Launched in beta last January, Index Marketplaces lets advertisers build curated deal packages through their preferred demand-side platform on Index Exchange’s platform. So far, 75 advertisers have launched their own marketplace, according to Casale.
“The open internet needs its version of [Google’s Performance Max], and I think what’s happening in curation is going to ignite that,” said Casale.
As Casale sees it, that opportunity lies in how curation shifts decision-making power in programmatic. Normally, control has sat on the buy-side, specifically the DSP ad tech that places bids. It’s the DSP that decides whether or not an impression is likely to drive an outcome or not, if it’s suitable for a marketer’s brand and even if that impression is right for a certain creative type. The sell-side doesn’t have much of a say in any of that — it doesn’t even necessarily know why it got that bid from the DSP.
“The sell-side, quite frankly, has been dumb for a decade because of this,” said Casale.
That’s exactly why execs like him are betting on curation. They see it as a way to reclaim control over how impressions are bought, shifting more of that decision-making to when an impression is put up for sale by a publisher rather than when it’s purchased by an advertiser.
In theory, that should be a win-win for both advertisers and publishers. The sell-side has access to far more bidding data than the buy-side, meaning it can surface more impressions to advertisers willing to buy them. DSPs, by contrast, only listen to a fraction of that data, limiting the number of opportunities to sell and buy.
“In some curation use cases we’re already finding scarcer audiences that were there the entire time but it was being throttled away and never getting to the DSP, which means more ad spend is now going to publishers,” said Casale.
Should this approach to programmatic advertising scale as aggressively as he hopes, it could start to reshape ad tech’s fee structure. For instance, Casale points out that activating on a DSP typically comes with a 10% cost.
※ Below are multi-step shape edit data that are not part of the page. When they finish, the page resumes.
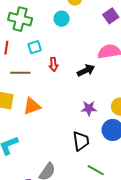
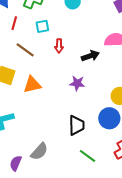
brown line: (20, 73) -> (25, 50), turned 30
purple star: (89, 108) -> (77, 83), moved

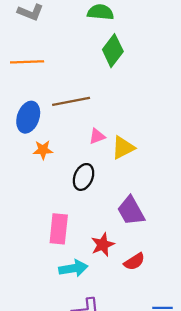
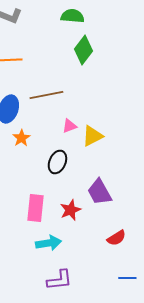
orange star: (43, 150) -> (21, 138), turned -30
red star: (103, 245) -> (70, 210), moved
red semicircle: (134, 262) -> (116, 238), moved

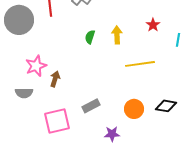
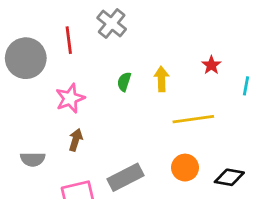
pink star: (36, 66) -> (70, 98), moved
gray rectangle: (91, 106) -> (125, 177), size x1.4
orange circle: (134, 109) -> (185, 168), moved

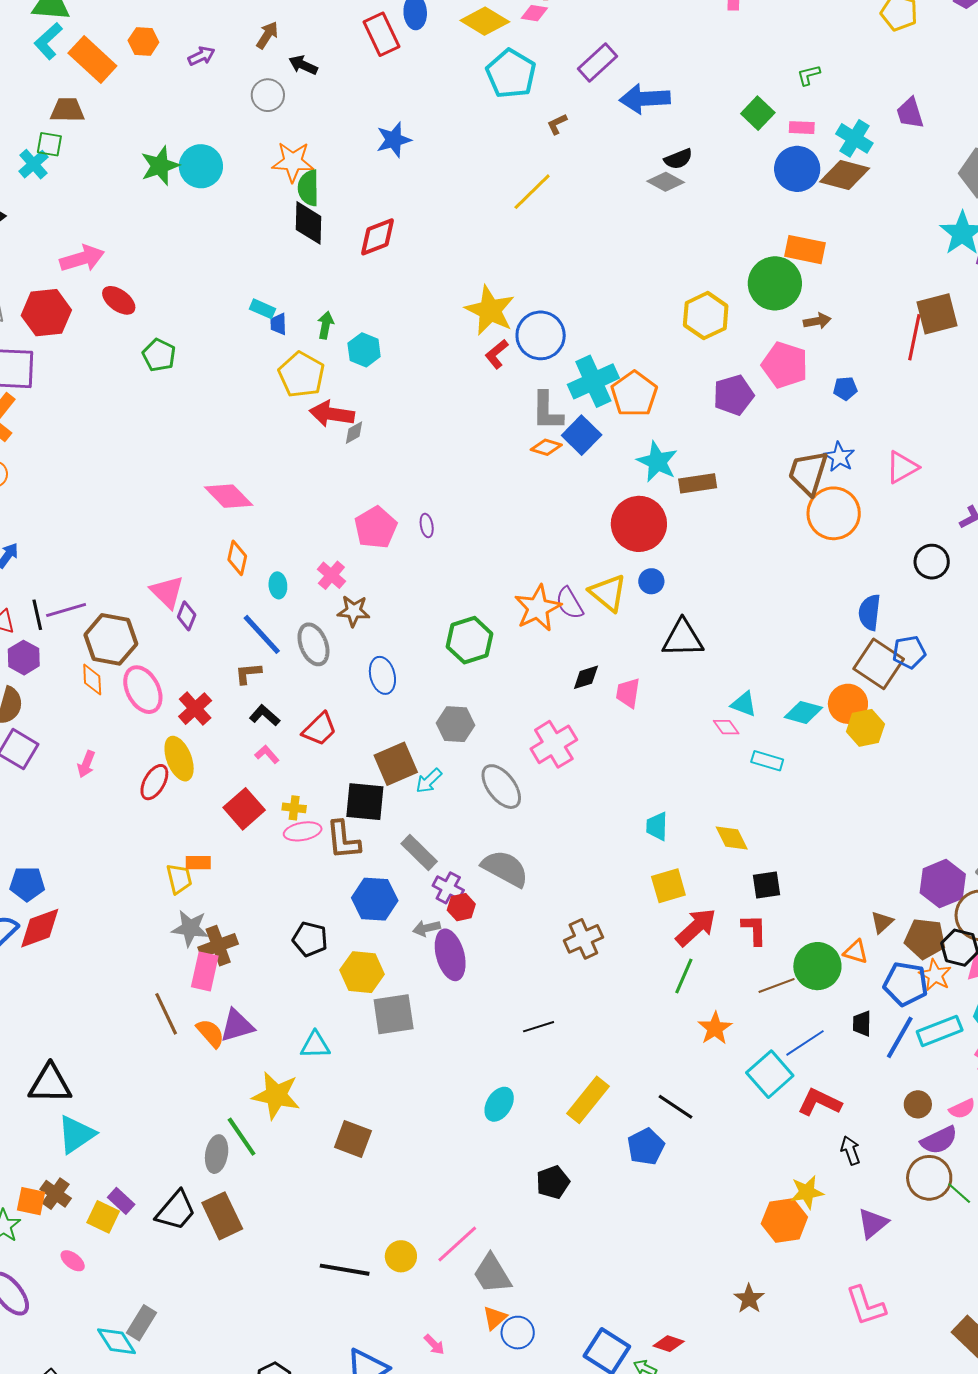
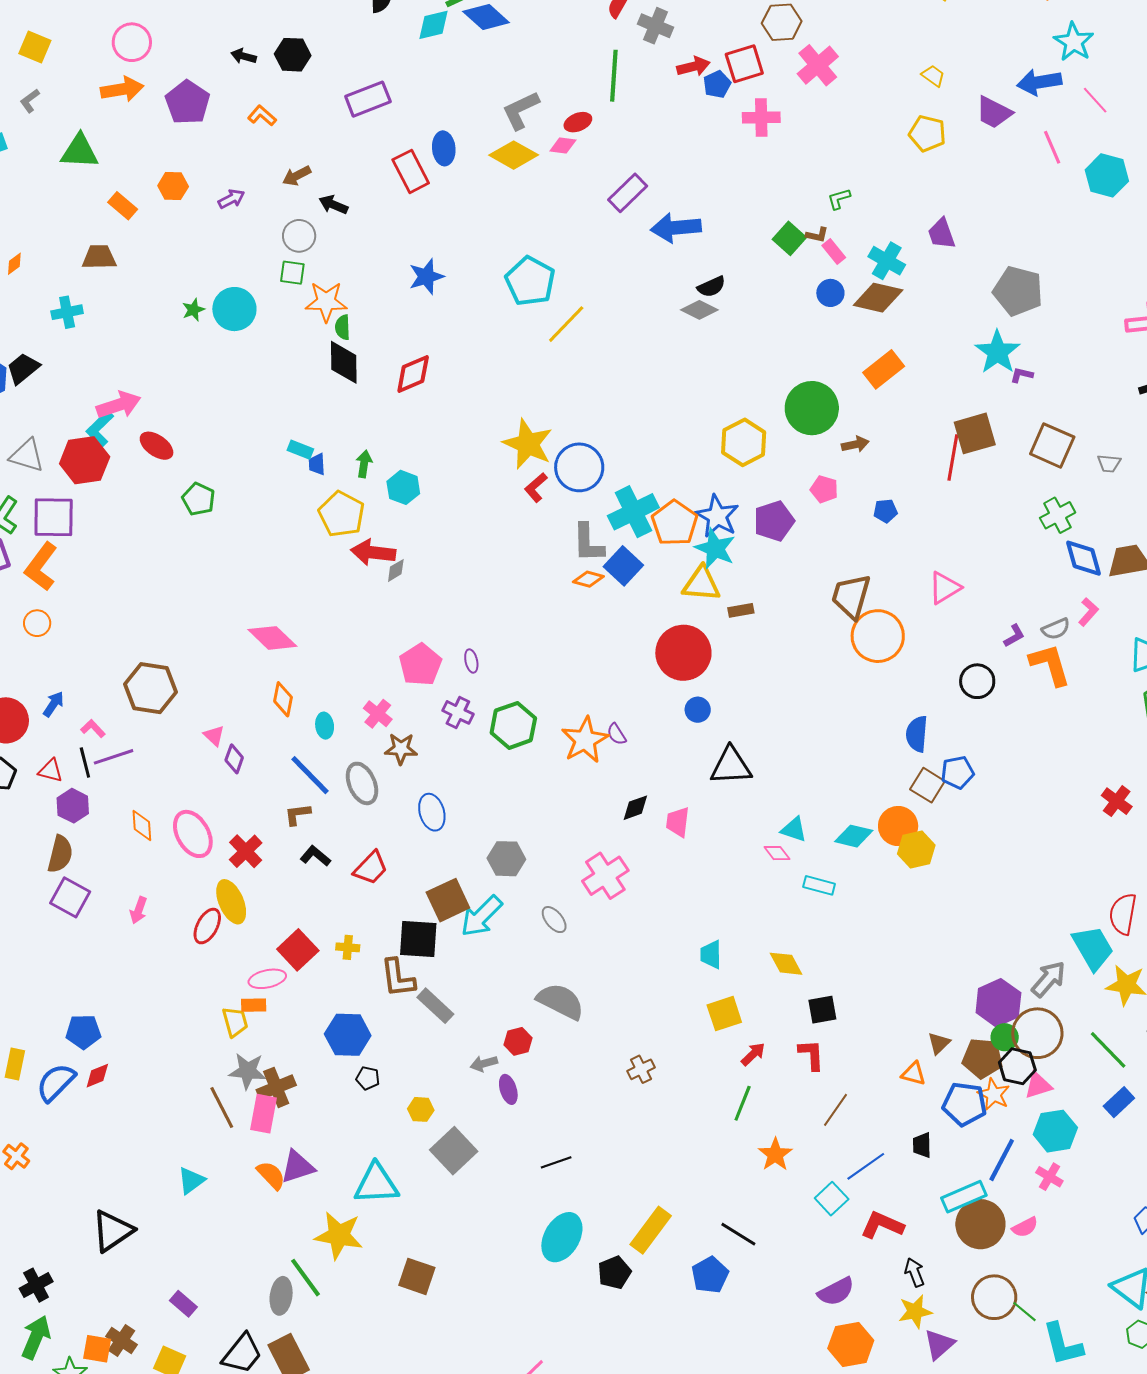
brown arrow: (267, 35) -> (297, 176), turned -148
cyan L-shape: (48, 41) -> (100, 429), moved
orange rectangle: (92, 59) -> (123, 206), size x0.6
cyan pentagon: (511, 74) -> (530, 281), moved
brown L-shape: (557, 124) -> (817, 235), moved, turned -140
pink rectangle: (802, 128) -> (834, 251), turned 50
green square: (49, 144) -> (292, 273), moved
cyan cross: (34, 164) -> (67, 312), turned 32
green star: (160, 166) -> (193, 310), size x0.6
blue circle: (797, 169) -> (830, 293), size x0.6
green semicircle: (308, 188) -> (343, 327), size x0.7
orange rectangle: (805, 250) -> (884, 369), moved, turned -48
pink pentagon: (785, 365) -> (824, 489), size x0.6
blue star: (839, 457) -> (717, 516), moved, size x1.4
cyan star: (657, 462) -> (715, 548), moved
brown rectangle: (698, 483) -> (741, 610), size x0.7
pink triangle: (167, 592) -> (214, 736), size x0.6
yellow triangle: (608, 593) -> (701, 584), moved, turned -33
purple semicircle: (569, 603) -> (617, 734), size x0.7
brown hexagon: (111, 639) -> (150, 688), moved
green hexagon: (470, 640) -> (513, 725), moved
brown square: (879, 664) -> (927, 785), size x0.7
pink L-shape: (267, 754) -> (93, 729), moved
cyan arrow: (429, 781) -> (481, 916), size x1.6
gray ellipse: (501, 787) -> (554, 920), size x0.6
pink ellipse: (303, 831) -> (267, 979), moved
gray rectangle: (419, 853) -> (435, 1006), moved
purple cross: (448, 888) -> (458, 712), moved
blue hexagon: (375, 899) -> (348, 1035), moved
red arrow: (696, 927) -> (753, 1054), size x0.6
red diamond: (40, 928) -> (97, 1076), size x0.6
black pentagon: (310, 939) -> (368, 1078), size x0.7
brown cross: (583, 939) -> (641, 1069), size x0.7
purple ellipse: (450, 955) -> (508, 1089), size x0.6
green circle: (817, 966) -> (1005, 1037), moved, size x0.6
yellow hexagon: (362, 972) -> (421, 1109), size x0.6
brown line: (777, 986) -> (836, 1110), turned -33
brown line: (166, 1014) -> (222, 1107), moved
gray square: (394, 1014) -> (454, 1151), turned -33
black line: (539, 1027) -> (556, 1162), moved
cyan rectangle: (940, 1031) -> (964, 1197), moved
blue line: (900, 1037) -> (1002, 1160), moved
cyan triangle: (315, 1045) -> (376, 1184), size x1.5
cyan square: (770, 1074) -> (832, 1199), size x0.7
black triangle: (50, 1084) -> (112, 1231), turned -33
cyan ellipse: (499, 1104) -> (562, 1237), size x1.4
brown circle: (918, 1104) -> (980, 1224), size x1.8
cyan triangle: (76, 1134) -> (191, 1181), moved, size x0.7
purple semicircle: (939, 1140) -> (836, 1292), moved
black pentagon: (553, 1182) -> (614, 1273), moved
yellow star: (807, 1192) -> (915, 1311), moved
purple rectangle: (121, 1201) -> (183, 1304), moved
If Index Exchange moves that data to the sell-side at no activation cost, that’s 10% more ad spend going directly to publishers — or at least that’s the pitch.
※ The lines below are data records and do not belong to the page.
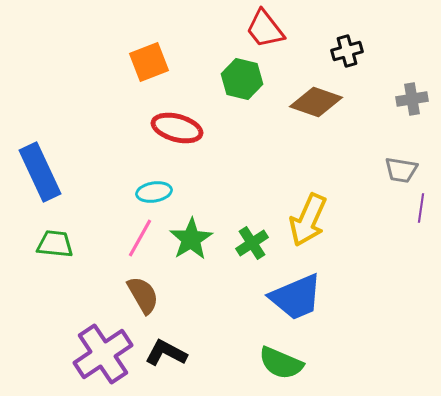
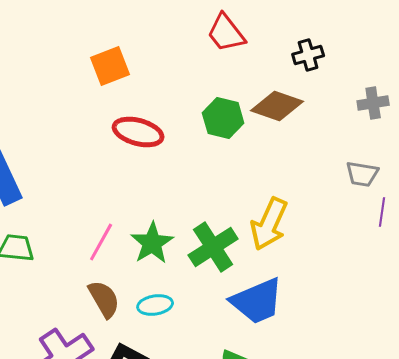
green hexagon: (242, 79) -> (223, 118), moved
cyan ellipse: (154, 192) -> (155, 305), moved
green cross: (252, 243) -> (213, 247), size x1.5

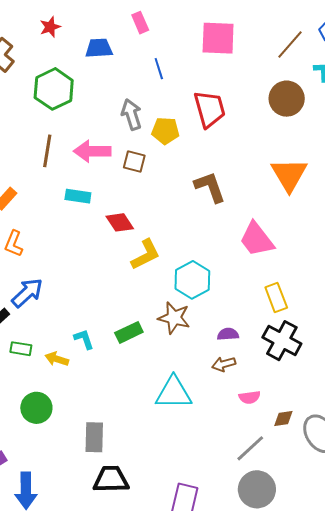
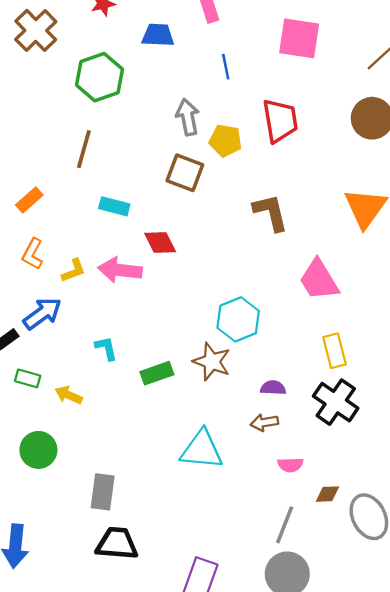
pink arrow: (92, 151) -> (120, 270), moved
brown square: (134, 161) -> (185, 173), size x1.4
yellow L-shape: (146, 255) -> (73, 271), moved, size x0.7
cyan L-shape: (84, 339) -> (106, 348), moved
gray line: (250, 448) -> (285, 525), turned -32

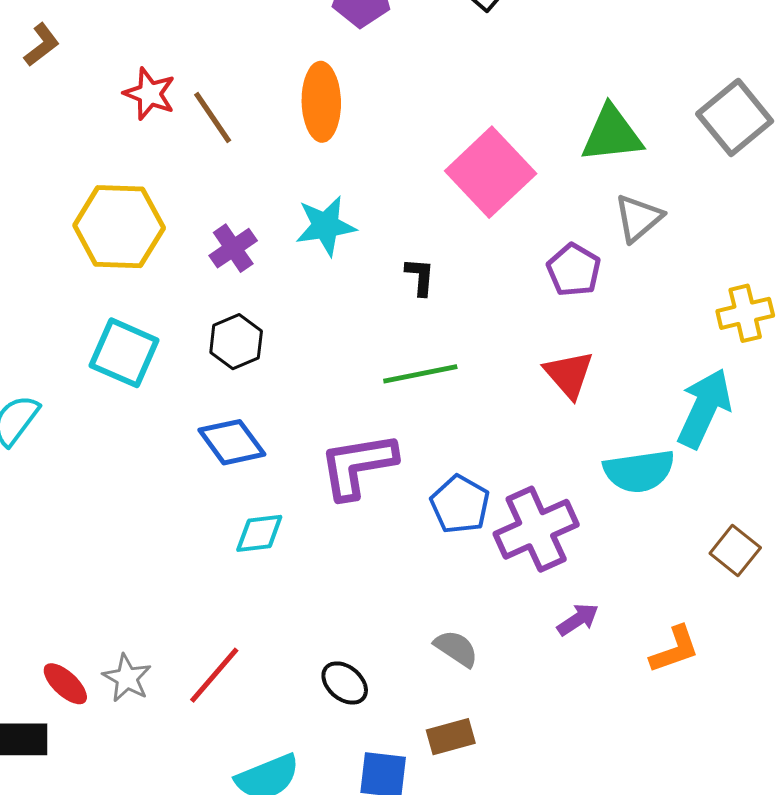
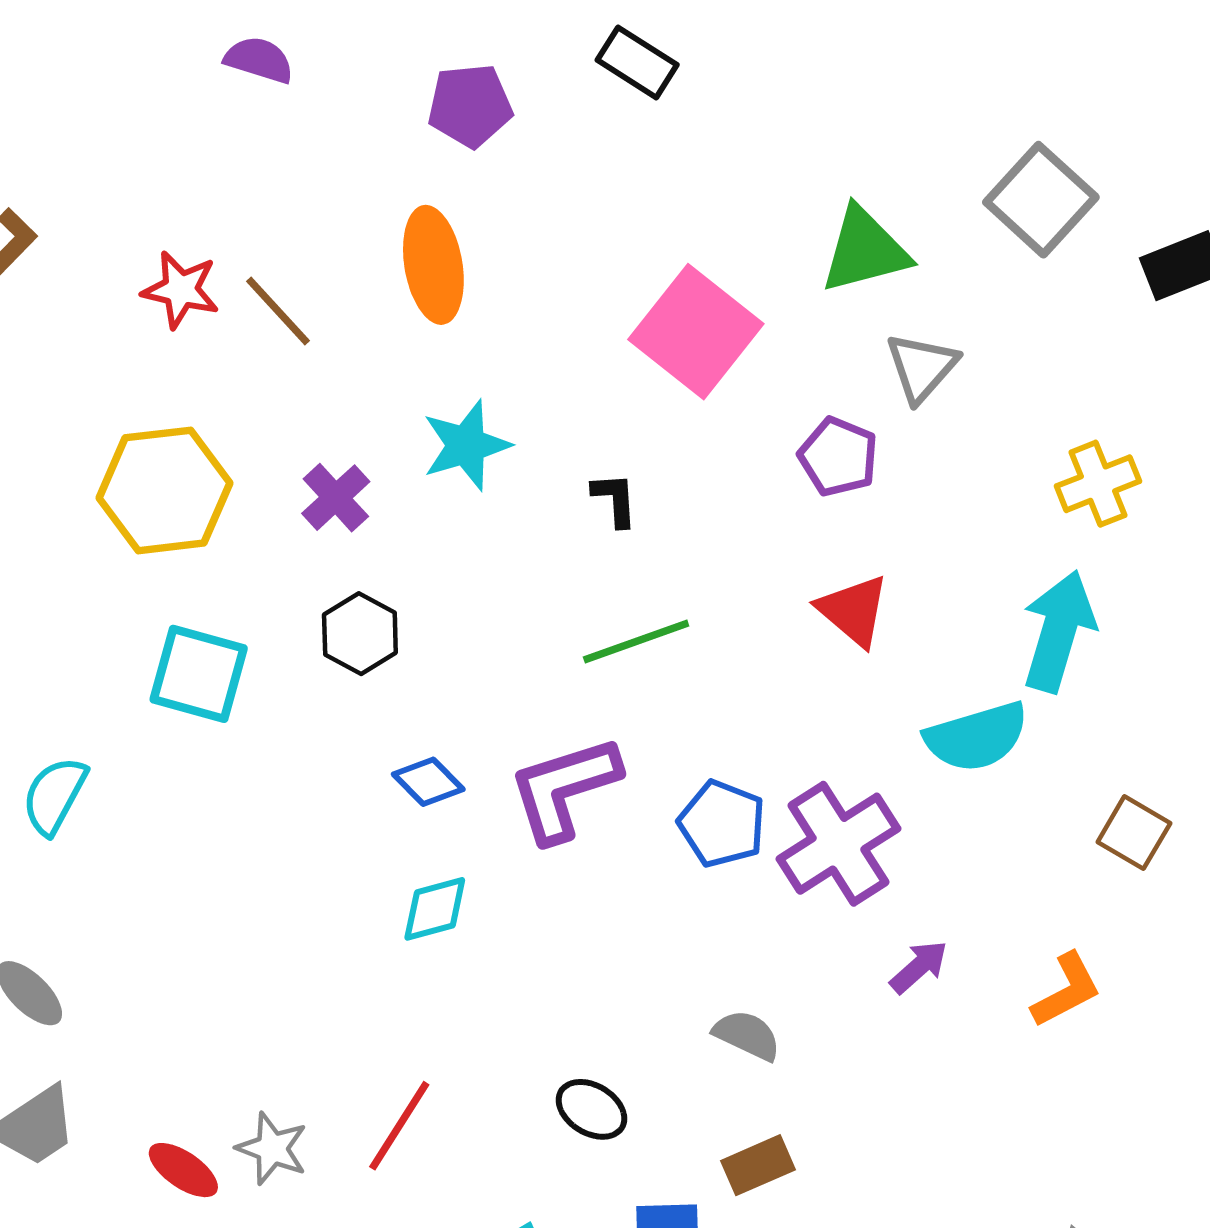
blue diamond: (232, 442) -> (428, 782), moved, size x0.7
“Marketers that have more ad dollars going to working media tend to have better win rates in the auction and if they’re finding scarcer audiences who are going to buy their products then they’re likely to sell more,” said Casale. “These are good things for the open internet at large.”
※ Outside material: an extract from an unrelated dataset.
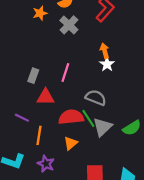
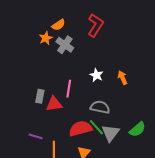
orange star: (40, 13) -> (46, 38), moved
orange arrow: (105, 51) -> (122, 78), moved
white star: (107, 64) -> (96, 75), moved
red triangle: (46, 97) -> (54, 104), moved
Whether curation can deliver that kind of shake-up anytime soon is another story.
“Curation as a concept is as significant as real-time bidding,” said Aly Nurmohamed, founder and CEO at ad tech startup Nodals AI. “Unlocking curation’s full potential will require innovation, but the concept itself propels us toward a future where programmatic buying is more strategic, dynamic and symbiotic between buyers and media owners.”
But for now, it remains a divisive topic in ad circles. Publishers aren’t sure if it’s a money maker for them or just for ad tech. Advertisers, meanwhile, are wary of the lack of transparency around what’s actually being curated.
None of this means curation should be written off entirely. Header bidding wasn’t met with unanimous support either. Publishers embraced it for its promise of higher revenues and a more competitive marketplace but plenty in ad tech, especially those invested in the waterfall model pushed back. Casale may be on to something. Some marketers seem to think so.
“We’ve been spending the better part of the last two years working closely with the buy-side because of the curation trend,” he continued at the event. “They’ve been calling us and coming to us because they’re excited at the innovative opportunity this represents.”